Camionero sale a la ruta con “Pruebas de contacto”, su tercer álbum de estudio
El mes de mayo llegó con un nuevo episodio en la potente epopeya de la banda.
Camionero, esos que “parecen dos, pero son un montón”, lanzó su tercer álbum de estudio titulado Pruebas de contacto. Un sonido que en el pasado fue un juego de intenciones con base en el blues y el rock pesado, hoy es una identidad definida de constitución robusta y dirección clara.
En lanzamientos anteriores, Joan Manuel Pardo y Santiago Luis supieron incorporar lo groovero, lo reflexivo e incluso lo pop desde la base de un sonido potente. Aunque tocar varias puntas sea una consecuencia de la destreza y no un resultado de la indefinición, Pruebas de contacto parece superar algo de ese coqueteo en pos de un norte definido.
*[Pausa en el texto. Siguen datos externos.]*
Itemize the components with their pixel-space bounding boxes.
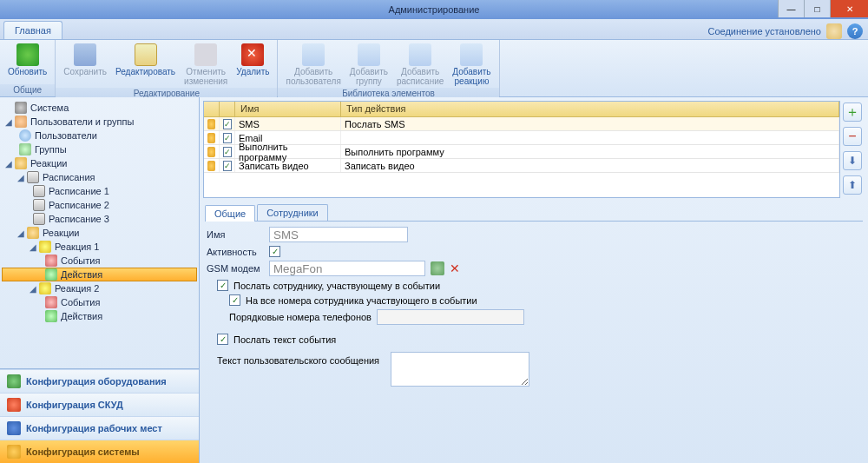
add-user-button[interactable]: Добавить пользователя: [281, 42, 345, 88]
sys-icon: [7, 445, 21, 459]
actions-grid: Имя Тип действия ✓ SMS Послать SMS ✓ Ema…: [203, 101, 840, 198]
modem-pick-icon[interactable]: [431, 261, 444, 275]
titlebar: Администрирование — □ ✕: [0, 0, 868, 19]
tree-events1[interactable]: События: [2, 254, 197, 268]
user-msg-input[interactable]: [391, 352, 529, 387]
col-icon[interactable]: [204, 102, 220, 116]
hw-icon: [7, 374, 21, 388]
add-row-button[interactable]: ＋: [843, 103, 862, 122]
maximize-button[interactable]: □: [804, 0, 830, 17]
col-type[interactable]: Тип действия: [341, 102, 839, 116]
table-row[interactable]: ✓ SMS Послать SMS: [204, 117, 839, 131]
tree-groups[interactable]: Группы: [2, 142, 197, 156]
add-group-button[interactable]: Добавить группу: [345, 42, 392, 88]
all-numbers-checkbox[interactable]: ✓: [229, 294, 240, 306]
send-text-label: Послать текст события: [233, 334, 336, 345]
row-checkbox[interactable]: ✓: [223, 147, 232, 157]
tree-actions1[interactable]: Действия: [2, 268, 197, 281]
name-label: Имя: [207, 229, 269, 240]
help-icon[interactable]: ?: [847, 23, 863, 39]
col-check[interactable]: [220, 102, 235, 116]
tree-react1[interactable]: ◢Реакция 1: [2, 240, 197, 254]
row-icon: [207, 133, 215, 143]
action-icon: [45, 268, 57, 281]
save-button[interactable]: Сохранить: [59, 42, 111, 88]
sidebar-item-skud[interactable]: Конфигурация СКУД: [0, 393, 199, 416]
bolt-icon: [39, 241, 51, 253]
add-reaction-button[interactable]: Добавить реакцию: [448, 42, 495, 88]
add-schedule-button[interactable]: Добавить расписание: [392, 42, 448, 88]
refresh-button[interactable]: Обновить: [3, 42, 51, 84]
tree: Система ◢Пользователи и группы Пользоват…: [0, 97, 199, 368]
tree-reactions[interactable]: ◢Реакции: [2, 156, 197, 170]
schedule-icon: [33, 213, 45, 225]
users-icon: [15, 116, 27, 128]
delete-button[interactable]: Удалить: [232, 42, 273, 88]
move-up-button[interactable]: ⬆: [843, 175, 862, 195]
add-group-icon: [358, 43, 380, 66]
tab-staff[interactable]: Сотрудники: [257, 204, 328, 221]
tree-system[interactable]: Система: [2, 101, 197, 115]
add-user-icon: [302, 43, 325, 66]
tree-users-groups[interactable]: ◢Пользователи и группы: [2, 115, 197, 129]
save-icon: [74, 43, 96, 66]
all-numbers-label: На все номера сотрудника участвующего в …: [246, 295, 477, 306]
close-button[interactable]: ✕: [830, 0, 868, 17]
modem-clear-icon[interactable]: ✕: [450, 261, 460, 275]
ord-numbers-input[interactable]: [377, 309, 524, 325]
undo-button[interactable]: Отменить изменения: [180, 42, 232, 88]
send-participant-checkbox[interactable]: ✓: [217, 280, 228, 291]
move-down-button[interactable]: ⬇: [843, 151, 862, 170]
event-icon: [45, 296, 57, 308]
connection-icon: [826, 23, 842, 39]
table-row[interactable]: ✓ Записать видео Записать видео: [204, 159, 839, 173]
tree-sched3[interactable]: Расписание 3: [2, 212, 197, 226]
add-schedule-icon: [409, 43, 431, 66]
tree-sched2[interactable]: Расписание 2: [2, 198, 197, 212]
sidebar-item-hw[interactable]: Конфигурация оборудования: [0, 369, 199, 393]
add-reaction-icon: [460, 43, 483, 66]
tree-reactions2[interactable]: ◢Реакции: [2, 226, 197, 240]
tree-schedules[interactable]: ◢Расписания: [2, 170, 197, 184]
user-msg-label: Текст пользовательского сообщения: [217, 352, 391, 366]
row-checkbox[interactable]: ✓: [223, 119, 232, 129]
modem-input[interactable]: [269, 261, 425, 276]
tab-main[interactable]: Главная: [3, 21, 62, 39]
sidebar: Система ◢Пользователи и группы Пользоват…: [0, 97, 200, 463]
minimize-button[interactable]: —: [778, 0, 804, 17]
bolt-icon: [39, 282, 51, 294]
wp-icon: [7, 421, 21, 435]
row-icon: [207, 147, 215, 157]
activity-label: Активность: [207, 247, 269, 257]
tree-sched1[interactable]: Расписание 1: [2, 184, 197, 198]
send-text-checkbox[interactable]: ✓: [217, 334, 228, 345]
schedule-icon: [33, 199, 45, 211]
ord-numbers-label: Порядковые номера телефонов: [229, 312, 372, 322]
remove-row-button[interactable]: −: [843, 127, 862, 146]
tree-react2[interactable]: ◢Реакция 2: [2, 281, 197, 295]
ribbon: Обновить Общие Сохранить Редактировать О…: [0, 40, 868, 97]
sidebar-item-system[interactable]: Конфигурация системы: [0, 440, 199, 463]
col-name[interactable]: Имя: [235, 102, 341, 116]
row-icon: [207, 119, 215, 129]
react-icon: [27, 227, 39, 239]
skud-icon: [7, 398, 21, 412]
user-icon: [19, 129, 31, 142]
name-input[interactable]: [269, 227, 408, 242]
tree-users[interactable]: Пользователи: [2, 129, 197, 142]
group-icon: [19, 143, 31, 155]
react-icon: [15, 157, 27, 169]
tree-actions2[interactable]: Действия: [2, 309, 197, 323]
edit-button[interactable]: Редактировать: [111, 42, 180, 88]
schedule-icon: [33, 185, 45, 197]
schedule-icon: [27, 171, 39, 183]
tab-general[interactable]: Общие: [205, 205, 255, 222]
row-checkbox[interactable]: ✓: [223, 133, 232, 143]
action-icon: [45, 310, 57, 322]
tree-events2[interactable]: События: [2, 295, 197, 309]
ribbon-group-general: Общие: [0, 84, 55, 96]
row-checkbox[interactable]: ✓: [223, 161, 232, 171]
table-row[interactable]: ✓ Выполнить программу Выполнить программ…: [204, 145, 839, 159]
activity-checkbox[interactable]: ✓: [269, 246, 280, 257]
sidebar-item-workplaces[interactable]: Конфигурация рабочих мест: [0, 416, 199, 440]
A esto tal vez haya colaborado el desarrollo de su movimiento y sus seguidores: el éxito de “Tracción a Sangre”; el estreno de La Transmisión; y el crecimiento de El Acoplado, brazo autogestivo de la banda encarnada en la comunidad. Aquella consolidación que se fue dando sobre los márgenes llegó al centro para parir esta obra.
Acero, camión, acoplado, motor, tracción, revoluciones. Estas son algunas de las imágenes que hacen a la semántica de la banda y que llegan a la cabeza, en tiempo real, durante la primera escucha. Toda esa connotación metálica, kinética y naftera es traída de lleno al espíritu del álbum, sellando por fin la comunión entre el sonido y toda esa potencia simbólica contenida en el universo incipiente de Camionero. El resultado es una ecuación que reparte menos: el guiño pop de los coros y la cepa canchera del blues están, pero la canción no se deja dispersar por ellos. Son los quiebres, los cortes abruptos y las voces comprimidas los que cargan los temas al hombro. Esto constituye el hecho fundamental de Pruebas de Contacto: su sonido prioriza llegar a destino minimizando las diletancias y los juegos al costado del camino.
La obra se compone de diez canciones que suman poco más de cuarenta y un minutos de duración. Un machaque implacable inaugura el disco con el primer tema, titulado “MALA SUERTE, VARÓN”. Las guitarras se acoplan, como las velocidades de un motor, hasta volverse vertiginosas cantando “Sigo la secuencia de lo natural / el negocio astuto de esta sociedad”. Observaciones del presente social con un sonido que podría ser emblema del álbum y que, según ellos, les sale natural.
Los Arctic Monkeys en “AMULETOS”, Franz Ferdinand en “BOTON DE PÁNICO” y Pappo en “BUSCO LA PAZ”, son algunas de las referencias e influencias de estilo incorporadas. Todas aportan caballos de fuerza a este motor que atraviesa la ruta de forma impiadosa. Desde la primera marca, Camionero se sube al 18-wheeler y le pega derecho hasta el octavo tema “CATEDRALES”, donde el disco desacelera de forma considerable. Al dúo ya le es costumbre finalizar cada álbum en tonos reflexivos, contemplativos y hasta dulces, que marcan un contraste agudo con el resto del runtime. Tal vez sea una cuestión de marca personal. O tal vez sea un recordatorio de que más allá de la potencia y el sonido agresivo, una mirada introspectiva y sensible atraviesa e inspira a los Camionero.
La gira de Pruebas de Contacto para el 2026 ya fue anunciada con fechas en el Teatro Flores (CABA) y shows en Salta, Jujuy y Tucumán para el mes de junio. Llenen el tanque y nos vemos en el norte.